Fountain of Youth

The question is: If there were a real Fountain of Youth, would you drink the water?

The question resonates with me because I am feeling a bit…well…old right now.

This morning I have that sharp pain in the middle of my back that comes from carrying an unbalanced load. That means I didn’t put both straps of my overloaded purse-backpack thing on, yet again.

(It just occurred to me that the above sentence is a metaphor for my life! Must try to remember to explore that idea, but back to topic.)

I have always gotten that pain, at least ever since college, and I have blanked out most memories from before then. The main differences are that it used to take a bigger load (calculus text books are heavy!),  now just laying on my back on the floor for an hour doesn’t work, and aspirin gives me a stomach ache so I have to just tough it out. I will need to be careful for a whole week to make up for one day of careless shopping/errand running

The other thing that makes me feel old this week is that I had a passport type picture taken to send in for a visa to go visit my son and it was hard, very hard, to look at that picture. My eyes look really old and crinkly, my skin also looks really sallow almost jaundiced.

I have some excuses: When I went to my local drug store to have the picture taken they had some challenges:

  • The area where they took the picture was painted a rather unfortunate shade of mustard-y yellow and they had florescent lights. In the first shot he took I looked like an orange alien with lizard eyes!
  • They make you take your glasses off, so I was squinting to try and see the camera and guy who was giving me instructions.
  • The background screen was mounted too low so I had to stand with bent knees but strait enough to be face on to the camera in order to be centered, the “neither up nor down” position in The Grand Old Duke of York song. It was a bit uncomfortable, probably making the facial expression (a.k.a. wrinkles) worse.
  • You aren’t allowed to smile. ( That is really too bad because I had to repress a broad grin about what the fellow shoppers were seeing!) I like to think my winning smile outshines my many physical quirks.

Excuses aside, the reality is that I will never be 20, 30, 40 or even 50 again. So would I drink from the fountain of youth?  The answer is sometimes I would and sometimes I wouldn’t.

Today I might. In fact after seeing those pictures, I am trying to drink a lot of water in hopes of re-hydrating  my prune-y eyes a bit (along with slathering on moisturizer and taking a multi-vitamin, I have been neglecting to take care of myself and spending too much time unprotected in the sun this busy summer).

Other days would have other answers, because, in general, I feel pretty good, better in many ways than I did at times when I was younger, even if I don’t look as good. That doesn’t bother me a lot since I don’t look at myself much, and my husband is too fond of me to say anything.

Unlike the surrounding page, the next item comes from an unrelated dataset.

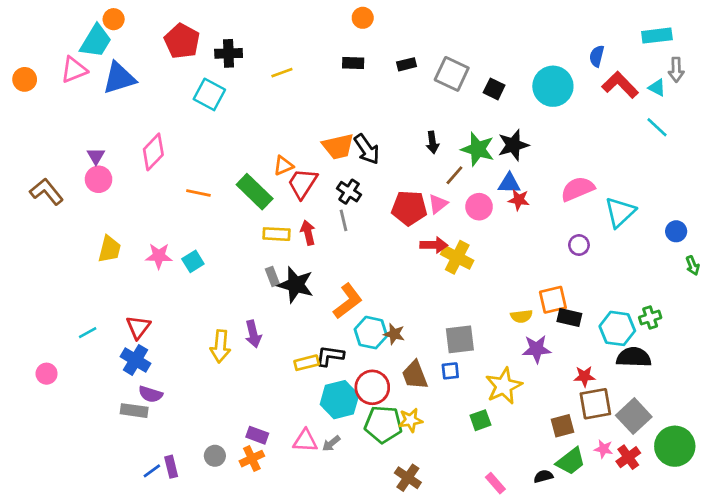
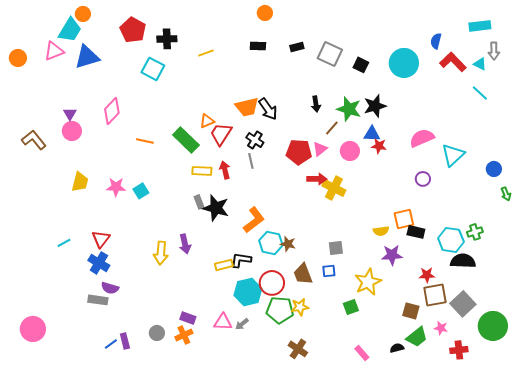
gray square: (460, 339) -> (336, 248), size x0.7
pink circle: (47, 374) -> (33, 329), moved, size x1.6
brown square: (563, 426) -> (411, 311), turned 30
red cross: (628, 457) -> (459, 350), moved, turned 30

In response to The Daily Post’s writing prompt: “Forever Young.”

6 thoughts on “Fountain of Youth”

  1. Hi! Don’t worry so much about passeport photographs! I had mine taken for a visa 2 weeks ago and my husband asked me “is that really you? god! you look like you are 60 (I am forty)! Well, you see it is the same problem with (ageing) passeport photos around the globe….
    By the way, I have nominated you for an Infinity Dreams Award if you feel like taking part in the game, that might replace the fountain of youth for a few minutes 😉


    1. Merci beaucoup. J’aime beaucoup votre website (J’etudiais Francais avant le world wide web, donc je ne sais pas le vocabulaire pour cela), alors votre nomination me semble tres bien. Mais je ne peut pas penser des reponses aux questions.